Your instructions
Reproduce all lines of the listing below in which the word "that" occurs.

Available data
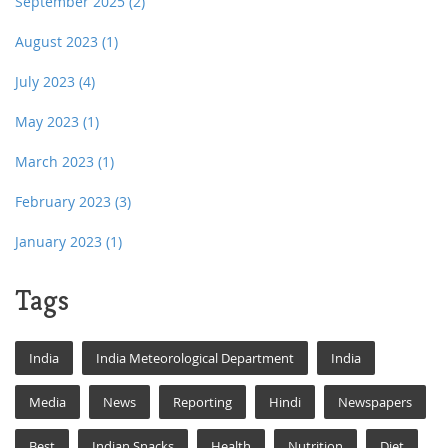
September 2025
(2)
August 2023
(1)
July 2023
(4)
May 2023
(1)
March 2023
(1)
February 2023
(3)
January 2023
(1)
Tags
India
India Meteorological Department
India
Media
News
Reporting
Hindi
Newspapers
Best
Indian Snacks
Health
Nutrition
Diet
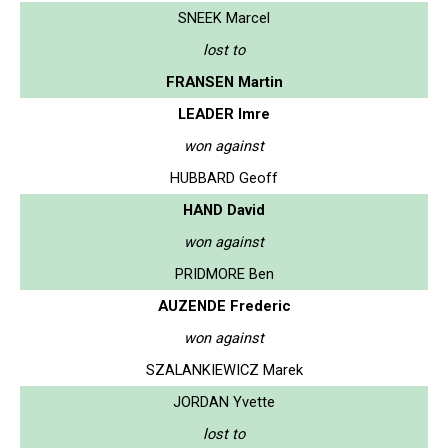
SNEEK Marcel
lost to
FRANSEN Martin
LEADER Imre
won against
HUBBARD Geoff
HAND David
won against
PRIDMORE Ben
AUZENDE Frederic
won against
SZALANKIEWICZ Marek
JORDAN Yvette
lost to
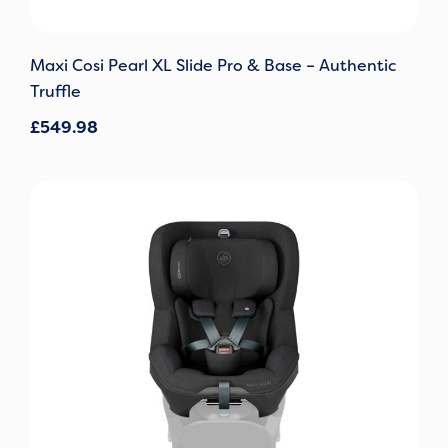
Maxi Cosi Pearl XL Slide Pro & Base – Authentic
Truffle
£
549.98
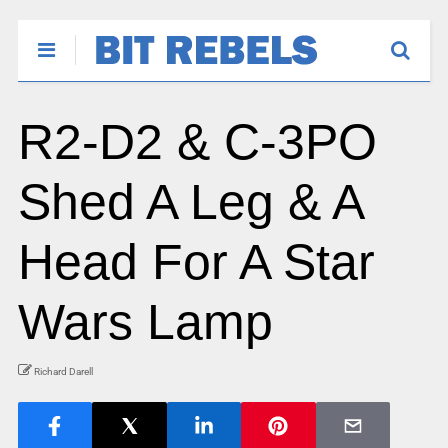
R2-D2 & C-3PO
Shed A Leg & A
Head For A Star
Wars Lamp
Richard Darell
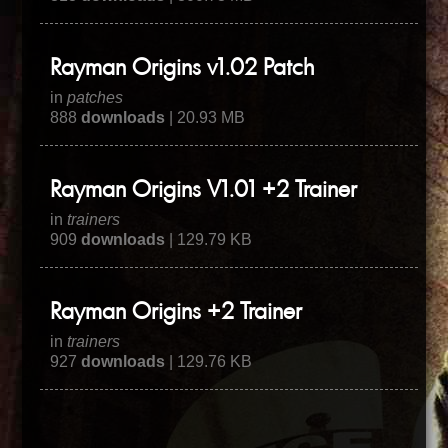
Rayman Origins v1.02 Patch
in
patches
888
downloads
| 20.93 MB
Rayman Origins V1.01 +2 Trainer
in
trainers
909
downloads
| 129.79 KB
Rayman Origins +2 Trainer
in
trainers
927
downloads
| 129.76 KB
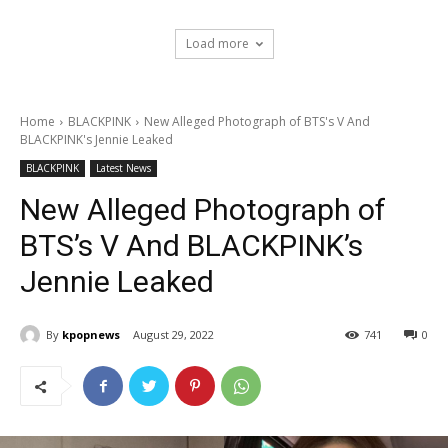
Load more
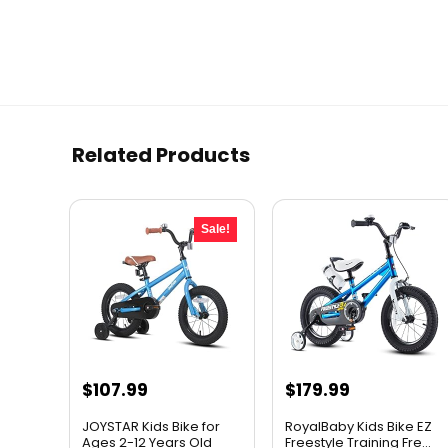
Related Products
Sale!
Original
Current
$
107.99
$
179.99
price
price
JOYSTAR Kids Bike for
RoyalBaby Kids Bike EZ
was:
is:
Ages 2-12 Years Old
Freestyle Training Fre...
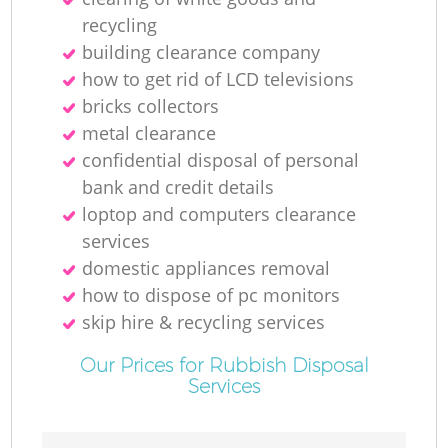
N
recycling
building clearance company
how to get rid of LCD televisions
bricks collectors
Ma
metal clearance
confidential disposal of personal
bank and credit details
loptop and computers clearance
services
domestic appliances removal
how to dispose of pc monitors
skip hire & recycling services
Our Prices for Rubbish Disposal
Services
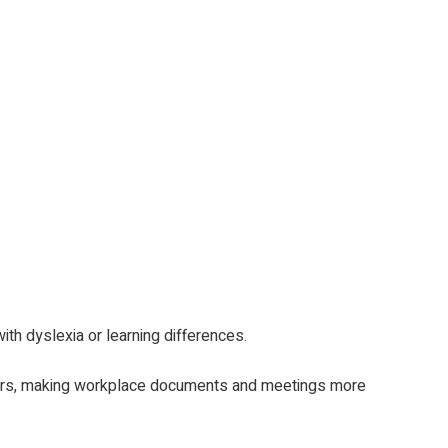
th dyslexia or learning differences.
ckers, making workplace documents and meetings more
--
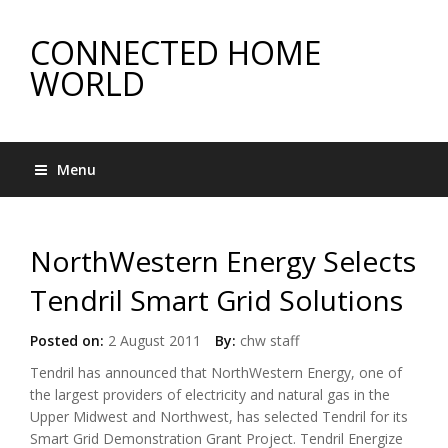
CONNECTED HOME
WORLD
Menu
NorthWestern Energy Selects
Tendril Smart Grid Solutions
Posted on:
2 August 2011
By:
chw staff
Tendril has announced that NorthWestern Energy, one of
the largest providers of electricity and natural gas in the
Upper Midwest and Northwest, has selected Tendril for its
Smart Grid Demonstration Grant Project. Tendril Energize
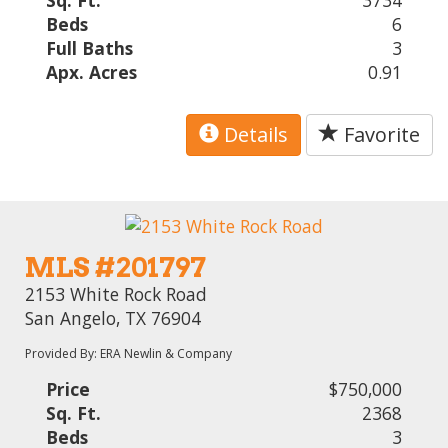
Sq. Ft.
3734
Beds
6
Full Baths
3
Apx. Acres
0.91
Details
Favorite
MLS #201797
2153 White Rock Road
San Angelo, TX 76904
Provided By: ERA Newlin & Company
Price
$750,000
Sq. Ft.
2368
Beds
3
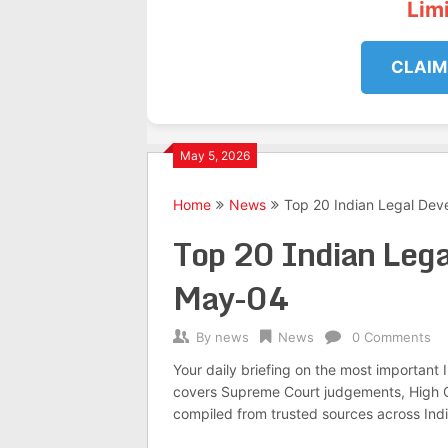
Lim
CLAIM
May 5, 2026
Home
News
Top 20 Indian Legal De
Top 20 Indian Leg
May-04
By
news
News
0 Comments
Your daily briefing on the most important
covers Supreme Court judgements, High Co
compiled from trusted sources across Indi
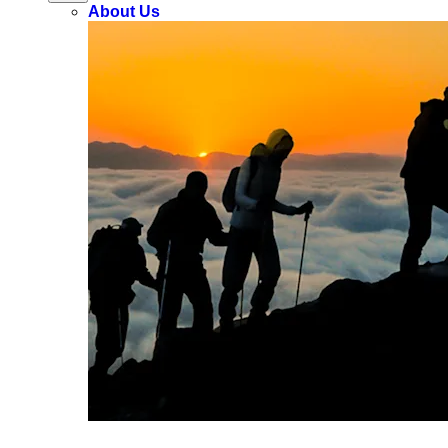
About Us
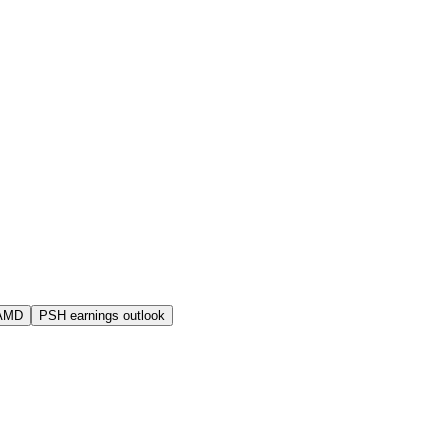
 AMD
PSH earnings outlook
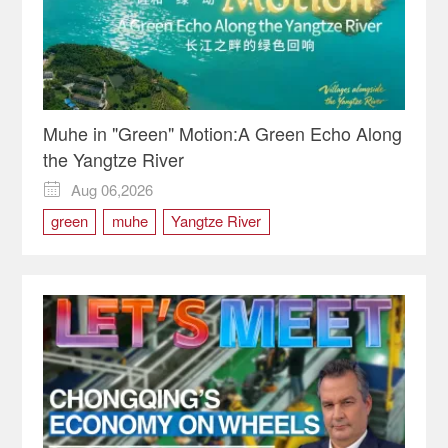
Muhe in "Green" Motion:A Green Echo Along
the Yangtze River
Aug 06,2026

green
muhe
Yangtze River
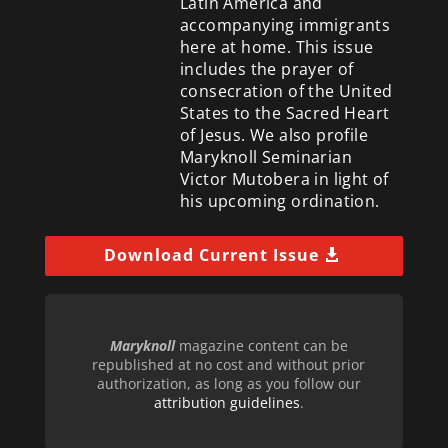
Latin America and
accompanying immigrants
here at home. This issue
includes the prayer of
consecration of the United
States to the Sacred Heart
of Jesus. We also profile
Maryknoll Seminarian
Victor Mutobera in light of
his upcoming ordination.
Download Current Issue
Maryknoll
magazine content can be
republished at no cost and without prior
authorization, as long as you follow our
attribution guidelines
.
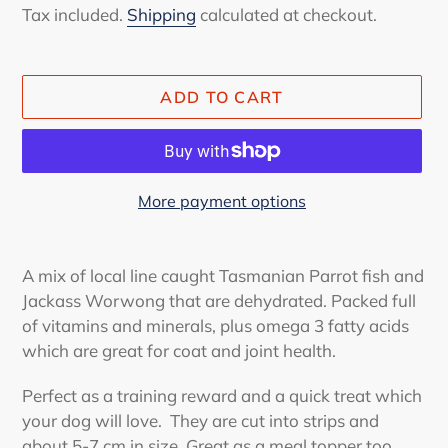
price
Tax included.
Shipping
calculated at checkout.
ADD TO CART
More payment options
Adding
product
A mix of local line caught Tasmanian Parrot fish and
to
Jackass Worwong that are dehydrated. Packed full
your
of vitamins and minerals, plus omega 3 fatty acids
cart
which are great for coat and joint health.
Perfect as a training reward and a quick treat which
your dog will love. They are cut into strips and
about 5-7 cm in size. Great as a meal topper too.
==
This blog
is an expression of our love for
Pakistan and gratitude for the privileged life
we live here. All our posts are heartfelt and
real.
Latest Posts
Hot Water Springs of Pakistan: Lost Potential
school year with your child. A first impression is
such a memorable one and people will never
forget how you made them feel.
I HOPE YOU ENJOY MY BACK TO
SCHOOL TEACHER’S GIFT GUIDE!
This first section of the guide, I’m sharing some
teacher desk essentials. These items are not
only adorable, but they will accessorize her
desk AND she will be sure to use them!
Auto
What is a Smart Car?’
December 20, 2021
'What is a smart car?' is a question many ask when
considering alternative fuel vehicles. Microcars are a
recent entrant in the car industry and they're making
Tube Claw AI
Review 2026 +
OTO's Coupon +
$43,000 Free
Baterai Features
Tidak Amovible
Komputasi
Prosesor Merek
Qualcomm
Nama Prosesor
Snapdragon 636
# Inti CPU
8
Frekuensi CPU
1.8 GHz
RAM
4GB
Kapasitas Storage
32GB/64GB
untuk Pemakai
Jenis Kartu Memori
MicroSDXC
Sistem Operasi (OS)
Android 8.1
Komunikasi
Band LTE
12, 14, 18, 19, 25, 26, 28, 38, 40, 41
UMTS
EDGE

Reply
Tendril has announced that NorthWestern Energy, one of
Jackass Worwong that are dehydrated. Packed full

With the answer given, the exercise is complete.